YOUR ASSIGNMENT
Nothing but the lines from the one including "Sizing & Fitting Guide" through the last line of the entries, restated exactly, should appear in the answer; omit the pictures.

RECORDS FOR THIS TASK
-- Opening Marker --
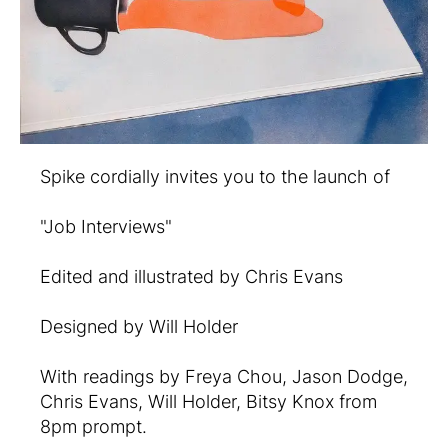
Spike cordially invites you to the launch of
"Job Interviews"
Edited and illustrated by Chris Evans
Designed by Will Holder
With readings by Freya Chou, Jason Dodge,
Chris Evans, Will Holder, Bitsy Knox from
8pm prompt.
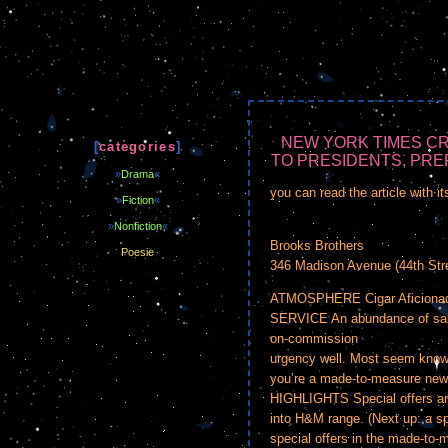
NEW YORK TIMES CR
[
categories
]
TO PRESIDENTS, PREP
»
Drama
«
you can read the article with it
»
Fiction
«
»
Nonfiction
«
Brooks Brothers
Poesie
346 Madison Avenue (44th Stre
ATMOSPHERE Cigar Aficionado 
SERVICE An abundance of sales
on-commission
urgency well. Most seem know
you’re a made-to-measure new
HIGHLIGHTS Special offers an
into H&M range. (Next up: a s
special offers in the made-to-m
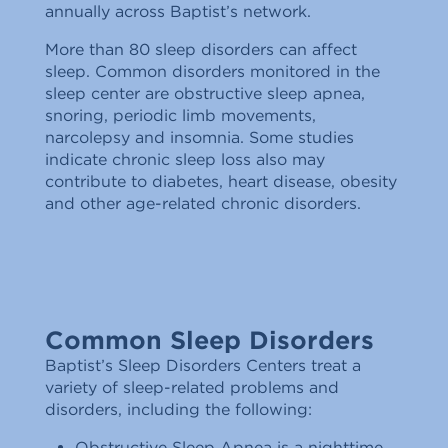
annually across Baptist’s network.
More than 80 sleep disorders can affect
sleep. Common disorders monitored in the
sleep center are obstructive sleep apnea,
snoring, periodic limb movements,
narcolepsy and insomnia. Some studies
indicate chronic sleep loss also may
contribute to diabetes, heart disease, obesity
and other age-related chronic disorders.
Common Sleep Disorders
Baptist’s Sleep Disorders Centers treat a
variety of sleep-related problems and
disorders, including the following:
Obstructive Sleep Apnea is a nighttime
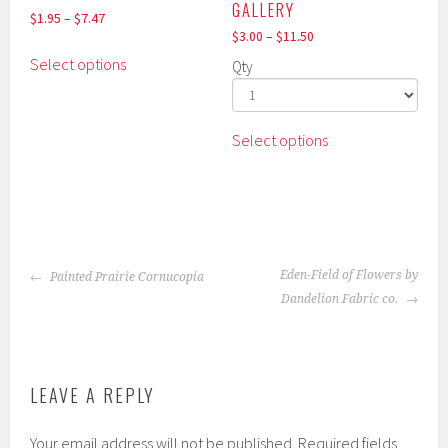
GALLERY
$
1.95
–
$
7.47
$
3.00
–
$
11.50
This
Select options
Qty
product
has
multiple
This
Select options
variants.
product
The
has
options
multiple
may
variants.
be
The
chosen
POST
options
Eden-Field of Flowers by
Painted Prairie Cornucopia
on
NAVIGATION
may
Dandelion Fabric co.
the
be
product
chosen
page
on
the
LEAVE A REPLY
product
page
Your email address will not be published.
Required fields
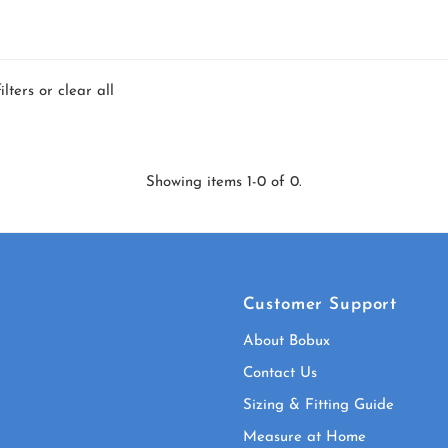
ilters or
clear all
Showing items 1-0 of 0.
Customer Support
About Bobux
Contact Us
Sizing & Fitting Guide
Measure at Home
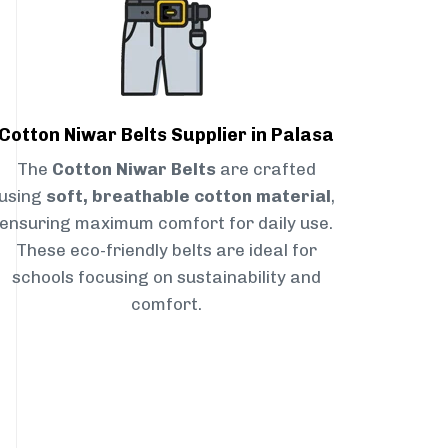
Cotton Niwar Belts Supplier in Palasa
The
Cotton Niwar Belts
are crafted
using
soft, breathable cotton material
,
ensuring maximum comfort for daily use.
These eco-friendly belts are ideal for
schools focusing on sustainability and
comfort.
-- Closing Marker --
WRITTEN SOLUTION
Sizing & Fitting Guide
Measure at Home
Cotton Niwar Belts Supplier in Palasa
The
Cotton Niwar Belts
are crafted
using
soft, breathable cotton material
,
ensuring maximum comfort for daily use.
These eco-friendly belts are ideal for
schools focusing on sustainability and
comfort.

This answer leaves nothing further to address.